• _What you should do_: In the records below, find the line that contains "Zamek Królewski w Warszawie to" and repeat it, along with each line after it, exactly as written.

┌──

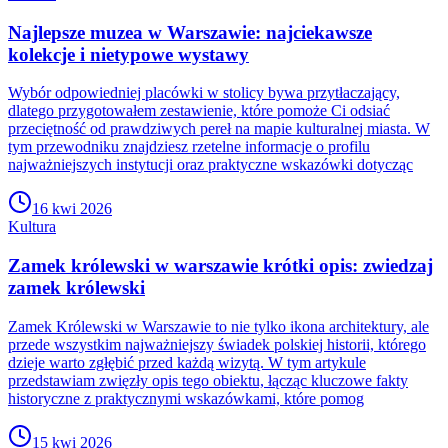
Najlepsze muzea w Warszawie: najciekawsze
kolekcje i nietypowe wystawy
Wybór odpowiedniej placówki w stolicy bywa przytłaczający,
dlatego przygotowałem zestawienie, które pomoże Ci odsiać
przeciętność od prawdziwych pereł na mapie kulturalnej miasta. W
tym przewodniku znajdziesz rzetelne informacje o profilu
najważniejszych instytucji oraz praktyczne wskazówki dotycząc
16 kwi 2026
Kultura
Zamek królewski w warszawie krótki opis: zwiedzaj
zamek królewski
Zamek Królewski w Warszawie to nie tylko ikona architektury, ale
przede wszystkim najważniejszy świadek polskiej historii, którego
dzieje warto zgłębić przed każdą wizytą. W tym artykule
przedstawiam zwięzły opis tego obiektu, łącząc kluczowe fakty
historyczne z praktycznymi wskazówkami, które pomog
15 kwi 2026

└──

• _Answer area_:
Zamek Królewski w Warszawie to nie tylko ikona architektury, ale
przede wszystkim najważniejszy świadek polskiej historii, którego
dzieje warto zgłębić przed każdą wizytą. W tym artykule
przedstawiam zwięzły opis tego obiektu, łącząc kluczowe fakty
historyczne z praktycznymi wskazówkami, które pomog
15 kwi 2026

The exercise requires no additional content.